There were many people who found grace in the eyes of God, and we have people still today that do when they obtain Salvation from God. It is a wonderful experience. These are the individual experiences, although brief, are still valuable to know about.

  1. Noah found Grace in the eyes of the Lord, I believe according to Genesis 6:9, because he was a just man and perfect in his generations, and that he walked with God. Even though times were tough, Noah still had his heart toward the Lord.
  2. Lot found Grace in His sight, when he saw that two angels were sent unto him informing him of the coming destruction of Sodom. Also, that he’d be plucked out of the destruction and be out of the city (saved).
  3. Hannah, as we see in 1 Samuel 1, prayed and beckoned before the Lord that if she would be given a son, that she would dedicated him to the Lord all the days of his life. The priest, who was Eli, encouraged Hannah to believe that God would answer her prayer, so she also prayed for Grace, as we see in verse 18. (After this, she indeed gave birth unto a son, Samuel.)
  4. Gideon, as we see in Judges 6, is chosen by God as a deliverer for the Israelites, because they’re crying unto God for help – yet they were disobedient and unfaithful. Gideon was first unsure about God’s call it seems, for he prayed for Grace, as we see in verse 17. (After this, God confirmed it unto him by having fire suddenly burn his offering unto God, so he was certain it was God speaking to him.)

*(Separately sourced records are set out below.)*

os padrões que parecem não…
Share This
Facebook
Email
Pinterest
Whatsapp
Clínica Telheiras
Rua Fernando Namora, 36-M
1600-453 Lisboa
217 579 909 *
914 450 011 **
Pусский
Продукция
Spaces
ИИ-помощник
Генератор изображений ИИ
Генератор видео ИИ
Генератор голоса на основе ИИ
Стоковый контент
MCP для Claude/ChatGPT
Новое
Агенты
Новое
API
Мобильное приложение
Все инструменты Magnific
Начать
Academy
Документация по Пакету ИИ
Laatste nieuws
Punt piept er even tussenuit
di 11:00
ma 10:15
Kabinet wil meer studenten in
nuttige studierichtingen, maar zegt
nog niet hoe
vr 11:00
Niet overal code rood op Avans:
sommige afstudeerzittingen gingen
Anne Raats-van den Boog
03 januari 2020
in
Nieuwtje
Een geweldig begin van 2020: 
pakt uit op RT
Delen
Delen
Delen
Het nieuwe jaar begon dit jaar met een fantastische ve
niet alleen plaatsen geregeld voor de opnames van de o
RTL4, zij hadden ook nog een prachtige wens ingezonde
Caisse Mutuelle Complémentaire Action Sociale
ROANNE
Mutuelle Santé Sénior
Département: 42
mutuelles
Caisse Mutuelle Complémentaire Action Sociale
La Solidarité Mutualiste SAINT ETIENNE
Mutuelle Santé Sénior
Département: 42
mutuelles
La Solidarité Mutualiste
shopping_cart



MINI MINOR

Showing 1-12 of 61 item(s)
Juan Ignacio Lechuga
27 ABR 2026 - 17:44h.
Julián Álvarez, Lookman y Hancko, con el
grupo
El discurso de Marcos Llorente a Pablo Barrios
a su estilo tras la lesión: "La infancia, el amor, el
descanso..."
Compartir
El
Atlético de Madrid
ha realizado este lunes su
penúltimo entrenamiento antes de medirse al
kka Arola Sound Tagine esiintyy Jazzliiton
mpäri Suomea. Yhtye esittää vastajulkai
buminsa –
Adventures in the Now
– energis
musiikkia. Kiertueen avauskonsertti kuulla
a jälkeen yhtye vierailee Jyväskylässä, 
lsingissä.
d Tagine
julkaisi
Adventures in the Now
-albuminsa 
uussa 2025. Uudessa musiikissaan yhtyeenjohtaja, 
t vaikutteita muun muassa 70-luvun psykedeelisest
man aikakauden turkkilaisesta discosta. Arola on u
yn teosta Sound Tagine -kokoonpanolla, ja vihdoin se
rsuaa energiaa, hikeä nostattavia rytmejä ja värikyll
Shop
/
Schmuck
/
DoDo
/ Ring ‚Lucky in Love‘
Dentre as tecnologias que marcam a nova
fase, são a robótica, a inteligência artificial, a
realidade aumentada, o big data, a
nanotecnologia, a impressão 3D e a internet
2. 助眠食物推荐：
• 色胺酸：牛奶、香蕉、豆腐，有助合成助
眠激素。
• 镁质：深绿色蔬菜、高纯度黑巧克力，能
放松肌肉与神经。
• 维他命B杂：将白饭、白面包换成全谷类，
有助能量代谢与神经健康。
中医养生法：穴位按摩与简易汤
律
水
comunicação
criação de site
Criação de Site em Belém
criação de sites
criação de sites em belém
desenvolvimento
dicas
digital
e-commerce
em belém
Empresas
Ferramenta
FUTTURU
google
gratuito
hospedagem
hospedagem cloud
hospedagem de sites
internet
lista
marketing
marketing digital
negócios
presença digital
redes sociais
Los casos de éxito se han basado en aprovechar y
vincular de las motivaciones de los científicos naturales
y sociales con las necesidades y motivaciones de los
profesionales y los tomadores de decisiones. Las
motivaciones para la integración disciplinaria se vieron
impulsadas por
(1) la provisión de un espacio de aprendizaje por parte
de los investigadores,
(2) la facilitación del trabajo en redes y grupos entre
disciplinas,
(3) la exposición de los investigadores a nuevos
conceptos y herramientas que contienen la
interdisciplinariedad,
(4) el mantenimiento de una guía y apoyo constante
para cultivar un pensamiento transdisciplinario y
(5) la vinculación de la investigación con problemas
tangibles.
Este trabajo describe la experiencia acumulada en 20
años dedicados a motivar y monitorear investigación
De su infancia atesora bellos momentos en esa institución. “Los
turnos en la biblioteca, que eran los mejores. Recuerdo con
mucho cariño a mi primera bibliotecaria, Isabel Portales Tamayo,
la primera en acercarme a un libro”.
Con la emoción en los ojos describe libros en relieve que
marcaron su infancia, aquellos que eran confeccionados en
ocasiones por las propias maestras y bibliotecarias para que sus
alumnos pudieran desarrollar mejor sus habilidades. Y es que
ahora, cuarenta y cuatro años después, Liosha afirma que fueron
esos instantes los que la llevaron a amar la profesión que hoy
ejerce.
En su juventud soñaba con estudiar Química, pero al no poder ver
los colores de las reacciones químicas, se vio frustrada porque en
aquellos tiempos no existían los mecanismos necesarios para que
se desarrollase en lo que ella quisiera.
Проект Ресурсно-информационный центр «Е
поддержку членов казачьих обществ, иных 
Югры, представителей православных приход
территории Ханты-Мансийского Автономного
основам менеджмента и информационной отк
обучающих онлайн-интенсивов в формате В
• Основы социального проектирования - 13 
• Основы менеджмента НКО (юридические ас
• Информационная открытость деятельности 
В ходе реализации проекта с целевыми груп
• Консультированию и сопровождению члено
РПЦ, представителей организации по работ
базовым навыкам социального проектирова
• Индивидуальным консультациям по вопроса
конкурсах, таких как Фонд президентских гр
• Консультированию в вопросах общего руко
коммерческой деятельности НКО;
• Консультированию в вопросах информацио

  5. For Ruth, in Ruth 2, she says to Naomi in verse 2 that she is going to the field to get ears of corn after him in whose sight to find grace. Later in verse 10, Ruth fell on her face and bowed unto the ground, and said unto the Lord, “Why have I found grace in thine eyes, that thou shouldest take knowledge of me, seeing I am a stranger?” She marveled at how the Lord gave her grace, took notice of her, showed her affection, etc. This showed Ruth’s humility also, because it seems she was touched by the grace bestowed from the Lord.
  6. For Esther, as we see in Esther 2:17, she received grace and favor in the sight of the king more than any other virgin that the king had to pick from. She had a royal crown bestowed upon her head, being declared queen – accepting royalty.